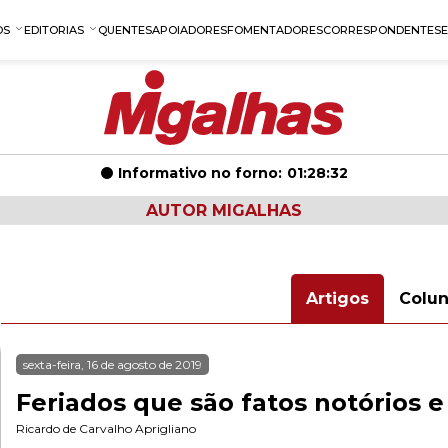
OS
EDITORIAS
QUENTES
APOIADORES
FOMENTADORES
CORRESPONDENTES
Informativo no forno:
01:28:32
AUTOR MIGALHAS
Artigos
Colu
sexta-feira, 16 de agosto de 2019
Feriados que são fatos notórios 
Ricardo de Carvalho Aprigliano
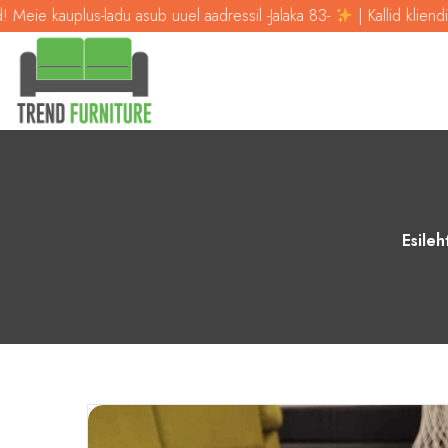
u asub uuel aadressil -Jalaka 83-
| Kallid kliendid! Meie kauplus-lad
Esileh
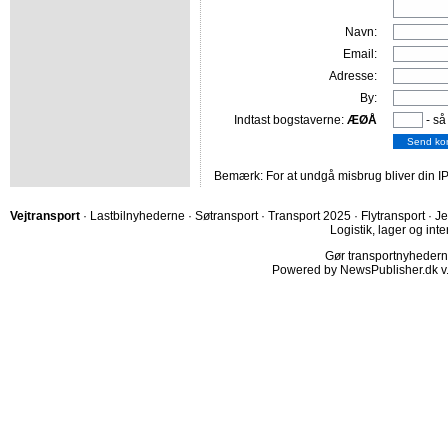
Navn:
Email:
Adresse:
By:
Indtast bogstaverne:
ÆØÅ
- så
Bemærk: For at undgå misbrug bliver din IP
Vejtransport
·
Lastbilnyhederne
·
Søtransport
·
Transport 2025
·
Flytransport
·
Je
Logistik, lager og inte
Gør transportnyhederne.
Powered by NewsPublisher.dk v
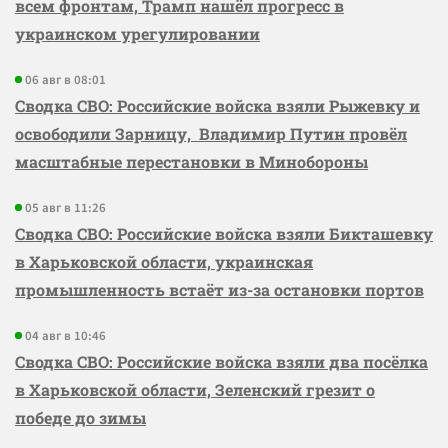
всем фронтам, Трамп нашёл прогресс в
украинском урегулировании
06 авг в 08:01
Сводка СВО: Российские войска взяли Рыжевку и
освободили Зарницу, Владимир Путин провёл
масштабные перестановки в Минобороны
05 авг в 11:26
Сводка СВО: Российские войска взяли Бикташевку
в Харьковской области, украинская
промышленность встаёт из-за остановки портов
04 авг в 10:46
Сводка СВО: Российские войска взяли два посёлка
в Харьковской области, Зеленский грезит о
победе до зимы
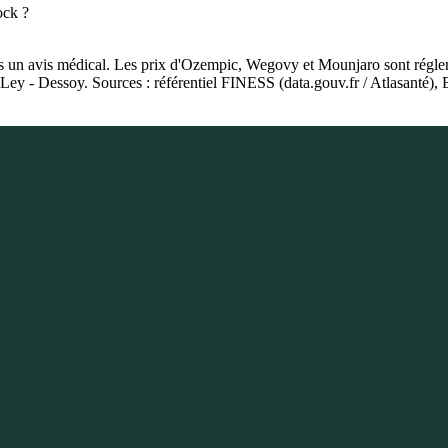
ock ?
as un avis médical. Les prix d'Ozempic, Wegovy et Mounjaro sont régleme
e Ley - Dessoy. Sources : référentiel FINESS (data.gouv.fr / Atlasant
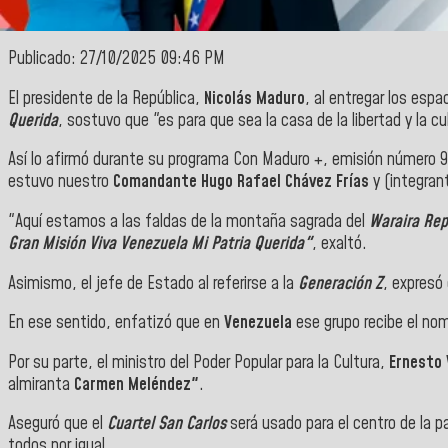
Publicado: 27/10/2025 09:46 PM
El presidente de la República,
Nicolás Maduro
, al entregar los espa
Querida
, sostuvo que "es para que sea la casa de la libertad y la cu
Así lo afirmó durante su programa Con Maduro +, emisión número 95,
estuvo nuestro
Comandante Hugo Rafael Chávez Frías
y (integran
"Aquí estamos a las faldas de la montaña sagrada del
Waraira Re
Gran Misión Viva Venezuela Mi Patria Querida"
, exaltó.
Asimismo, el jefe de Estado al referirse a la
Generación Z
, expresó
En ese sentido, enfatizó que en
Venezuela
ese grupo recibe el nom
Por su parte, el ministro del Poder Popular para la Cultura,
Ernesto V
almiranta
Carmen Meléndez"
.
Aseguró que el
Cuartel San Carlos
será usado para el centro de la p
todos por igual.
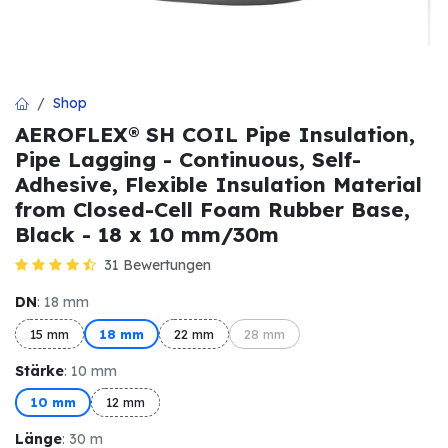
Shop
AEROFLEX® SH COIL Pipe Insulation,
Pipe Lagging - Continuous, Self-
Adhesive, Flexible Insulation Material
from Closed-Cell Foam Rubber Base,
Black - 18 x 10 mm/30m
31 Bewertungen
DN
: 18 mm
15 mm
18 mm
22 mm
28 mm
Stärke
: 10 mm
10 mm
12 mm
Länge
: 30 m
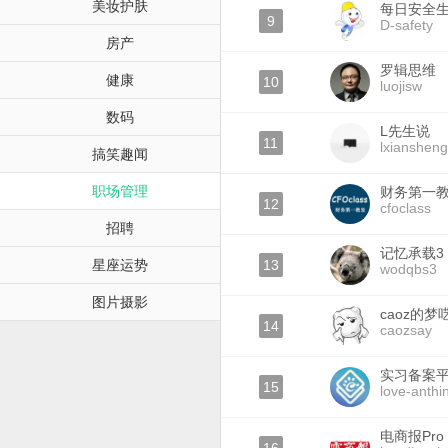
美妆护肤
每日安全
9
D-safety
房产
罗辑思维
健康
10
luojisw
数码
L先生说
11
lxianshen
搞笑趣闻
职场管理
财务第一
12
cfoclass
招聘
记忆承载3
星座运势
13
wodqbs3
图片摄影
caoz的梦
14
caozsay
实习备案
15
love-anthi
电商报Pro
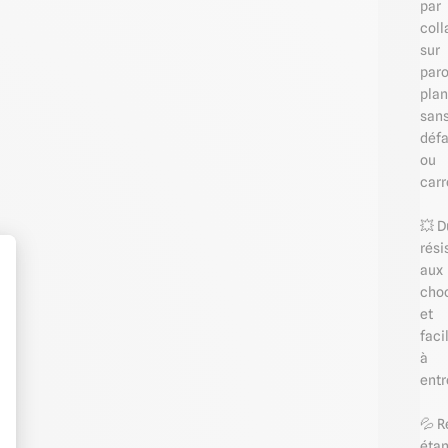
par
coll
sur
paro
pla
san
défa
ou
carr
💥 D
rési
aux
cho
et
t : Personnalisez vos Options
faci
à
entr
💦 
éta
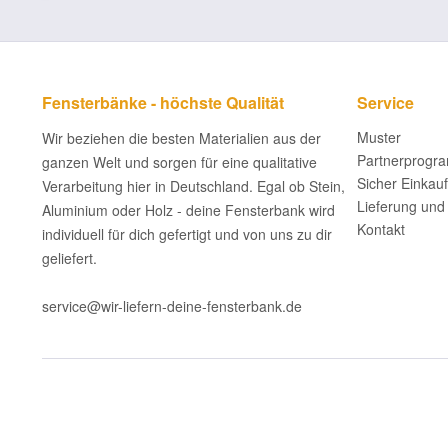
Fensterbänke - höchste Qualität
Service
Muster
Wir beziehen die besten Materialien aus der
Partnerprogr
ganzen Welt und sorgen für eine qualitative
Sicher Einkau
Verarbeitung hier in Deutschland. Egal ob Stein,
Lieferung und
Aluminium oder Holz - deine Fensterbank wird
Kontakt
individuell für dich gefertigt und von uns zu dir
geliefert.
service@wir-liefern-deine-fensterbank.de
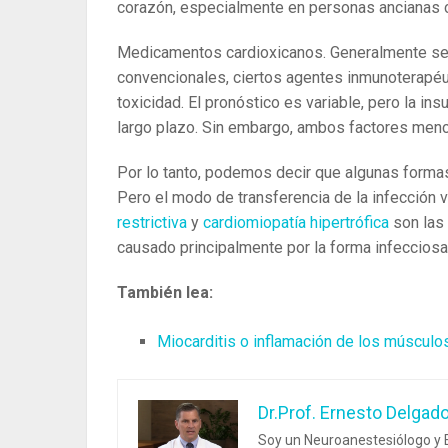
corazón, especialmente en personas ancianas c
Medicamentos cardioxicanos. Generalmente se
convencionales, ciertos agentes inmunoterapéut
toxicidad. El pronóstico es variable, pero la ins
largo plazo. Sin embargo, ambos factores men
Por lo tanto, podemos decir que algunas formas
Pero el modo de transferencia de la infección 
restrictiva
y
cardiomiopatía hipertrófica
son ​​la
causado principalmente por la forma infecciosa 
También lea:
Miocarditis o inflamación de los músculos
Dr.Prof. Ernesto Delgad
Soy un Neuroanestesiólogo y E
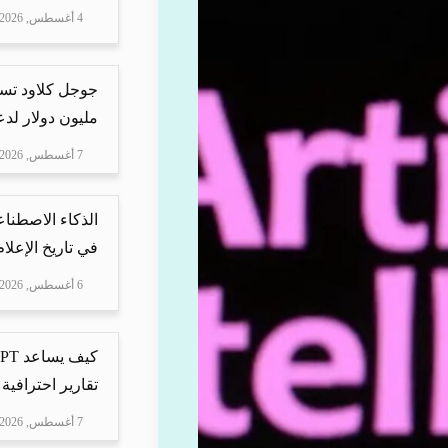
4 أغسطس, 2026
مليون دولار لدعم Mire
7 أغسطس, 2026
الذكاء الاصطناع
في تاريخ الإعلا
6 أغسطس, 2026
تقارير احترافية 
7 أغسطس, 2026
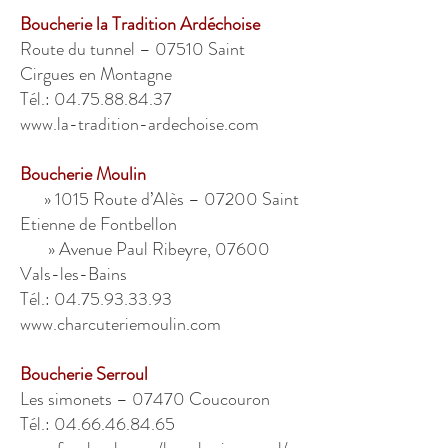
Boucherie la Tradition Ardéchoise
Route du tunnel – 07510 Saint
Cirgues en Montagne
Tél.: 04.75.88.84.37
www.la-tradition-ardechoise.com
Boucherie Moulin
» 1015 Route d’Alès – 07200 Saint
Etienne de Fontbellon
» Avenue Paul Ribeyre, 07600
Vals-les-Bains
Tél.: 04.75.93.33.93
www.charcuteriemoulin.com
Boucherie Serroul
Les simonets – 07470 Coucouron
Tél.: 04.66.46.84.65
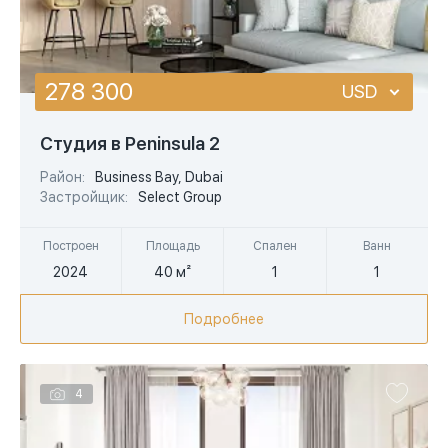
278 300
USD
USD
Студия в Peninsula 2
EUR
Район:
Business Bay, Dubai
Застройщик:
Select Group
AED
Построен
Площадь
Спален
Ванн
2024
40 м²
1
1
Подробнее
4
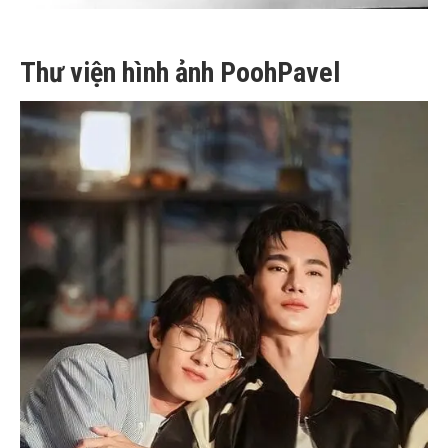
Thư viện hình ảnh PoohPavel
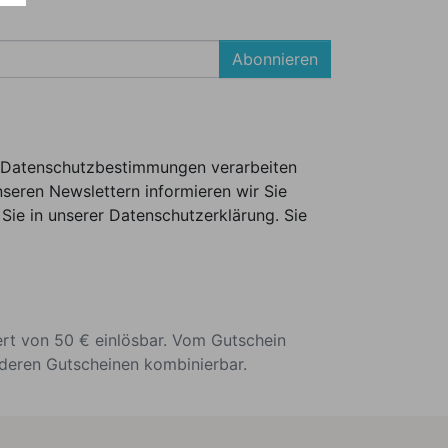
Abonnieren
er Datenschutzbestimmungen verarbeiten
seren Newslettern informieren wir Sie
Sie in unserer Datenschutzerklärung. Sie
ert von 50 € einlösbar. Vom Gutschein
nderen Gutscheinen kombinierbar.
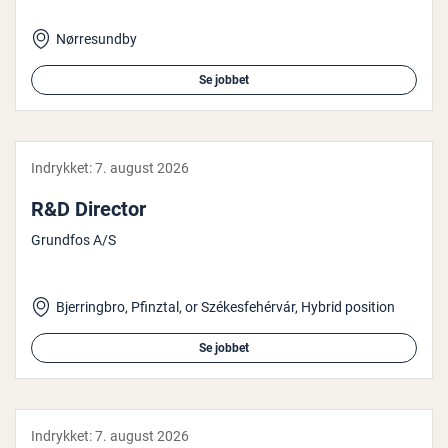
Nørresundby
Se jobbet
Indrykket:
7. august 2026
R&D Director
Grundfos A/S
Bjerringbro, Pfinztal, or Székesfehérvár, Hybrid position
Se jobbet
Indrykket:
7. august 2026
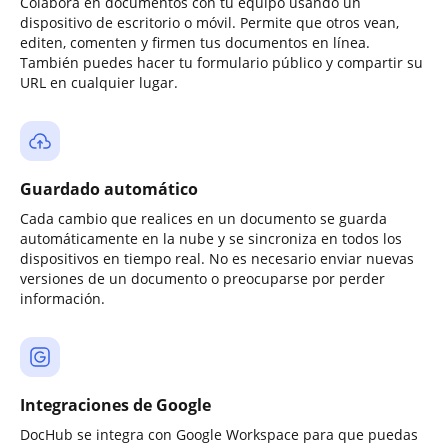
Colabora en documentos con tu equipo usando un
dispositivo de escritorio o móvil. Permite que otros vean,
editen, comenten y firmen tus documentos en línea.
También puedes hacer tu formulario público y compartir su
URL en cualquier lugar.
Guardado automático
Cada cambio que realices en un documento se guarda
automáticamente en la nube y se sincroniza en todos los
dispositivos en tiempo real. No es necesario enviar nuevas
versiones de un documento o preocuparse por perder
información.
Integraciones de Google
DocHub se integra con Google Workspace para que puedas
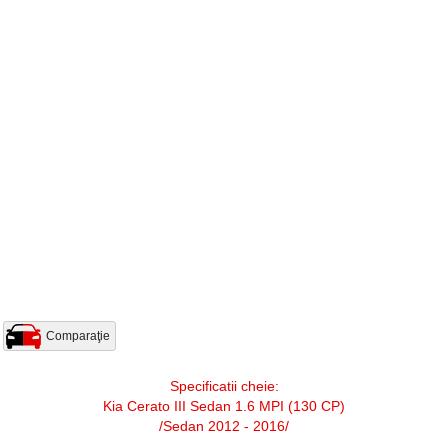
Comparaţie
Specificatii cheie:
Kia Cerato III Sedan 1.6 MPI (130 CP)
/Sedan 2012 - 2016/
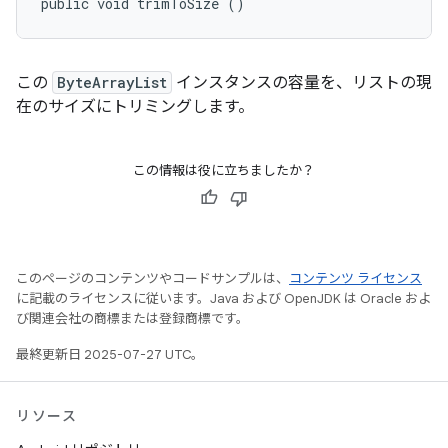
public void trimToSize ()
この
ByteArrayList
インスタンスの容量を、リストの現
在のサイズにトリミングします。
この情報は役に立ちましたか？
このページのコンテンツやコードサンプルは、
コンテンツ ライセンス
に記載のライセンスに従います。Java および OpenJDK は Oracle およ
び関連会社の商標または登録商標です。
最終更新日 2025-07-27 UTC。
リソース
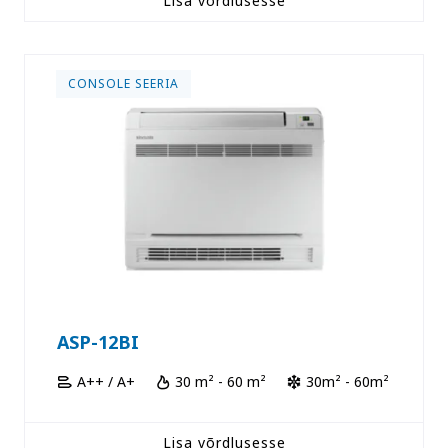
Lisa võrdlusesse
CONSOLE SEERIA
ASP-12BI
A++ / A+
30 m² - 60 m²
30m² - 60m²
Lisa võrdlusesse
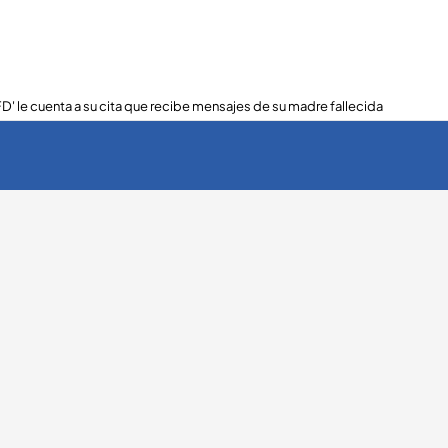
FD' le cuenta a su cita que recibe mensajes de su madre fallecida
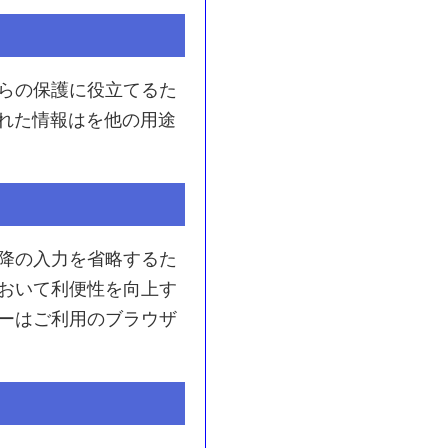
らの保護に役立てるた
された情報はを他の用途
降の入力を省略するた
おいて利便性を向上す
ーはご利用のブラウザ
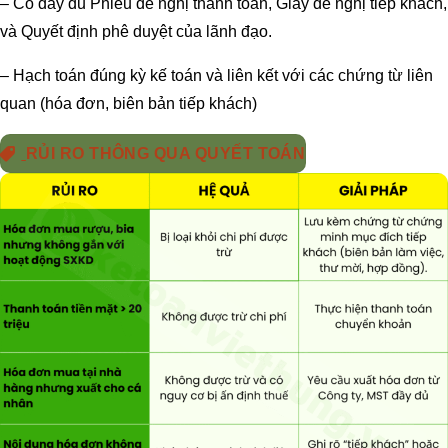
– Có đầy đủ Phiếu đề nghị thanh toán, Giấy đề nghị tiếp khách,
và Quyết định phê duyệt của lãnh đạo.
– Hạch toán đúng kỳ kế toán và liên kết với các chứng từ liên
quan (hóa đơn, biên bản tiếp khách)
RỦI RO THÔNG QUA QUYẾT TOÁN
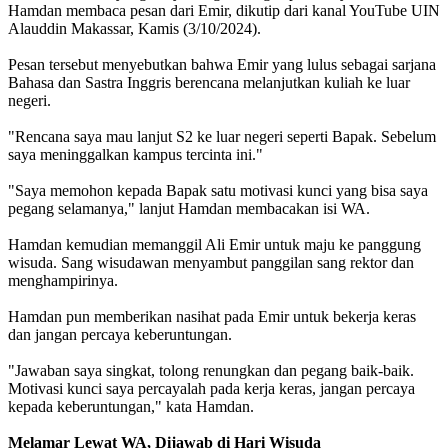
Hamdan membaca pesan dari Emir, dikutip dari kanal YouTube UIN
Alauddin Makassar, Kamis (3/10/2024).
Pesan tersebut menyebutkan bahwa Emir yang lulus sebagai sarjana
Bahasa dan Sastra Inggris berencana melanjutkan kuliah ke luar
negeri.
"Rencana saya mau lanjut S2 ke luar negeri seperti Bapak. Sebelum
saya meninggalkan kampus tercinta ini."
"Saya memohon kepada Bapak satu motivasi kunci yang bisa saya
pegang selamanya," lanjut Hamdan membacakan isi WA.
Hamdan kemudian memanggil Ali Emir untuk maju ke panggung
wisuda. Sang wisudawan menyambut panggilan sang rektor dan
menghampirinya.
Hamdan pun memberikan nasihat pada Emir untuk bekerja keras
dan jangan percaya keberuntungan.
"Jawaban saya singkat, tolong renungkan dan pegang baik-baik.
Motivasi kunci saya percayalah pada kerja keras, jangan percaya
kepada keberuntungan," kata Hamdan.
Melamar Lewat WA, Dijawab di Hari Wisuda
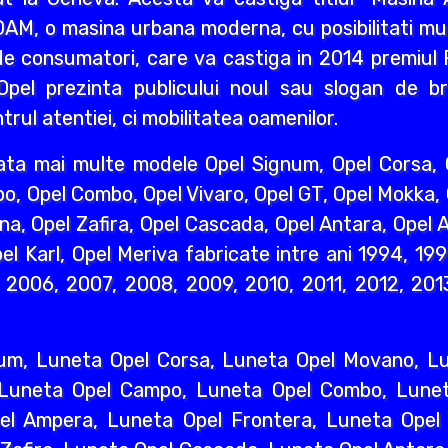
AM, o masina urbana moderna, cu posibilitati mult
e consumatori, care va castiga in 2014 premiul R
pel prezinta publicului noul sau slogan de br
rul atentiei, ci mobilitatea oamenilor.
ata mai multe modele Opel Signum, Opel Corsa, O
o, Opel Combo, Opel Vivaro, Opel GT, Opel Mokka,
na, Opel Zafira, Opel Cascada, Opel Antara, Opel A
l Karl, Opel Meriva fabricate intre ani 1994, 19
2006, 2007, 2008, 2009, 2010, 2011, 2012, 2013
um, Luneta Opel Corsa, Luneta Opel Movano, Lun
 Luneta Opel Campo, Luneta Opel Combo, Lunet
l Ampera, Luneta Opel Frontera, Luneta Opel 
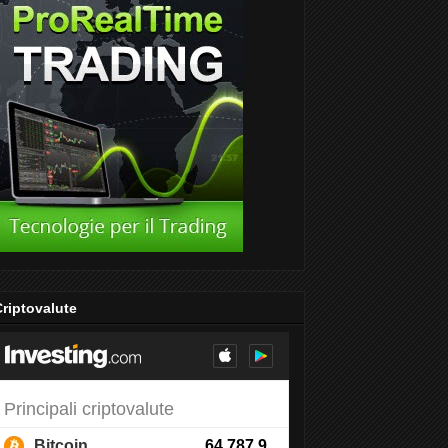
riptovalute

···

DIRECTIONS:
Please copy every line from the entries that includes the word "Venezuela".

RESPONSE TO THIS TASK:
Gran Misión Viva Venezuela Mi Patria Querida"
Venezuela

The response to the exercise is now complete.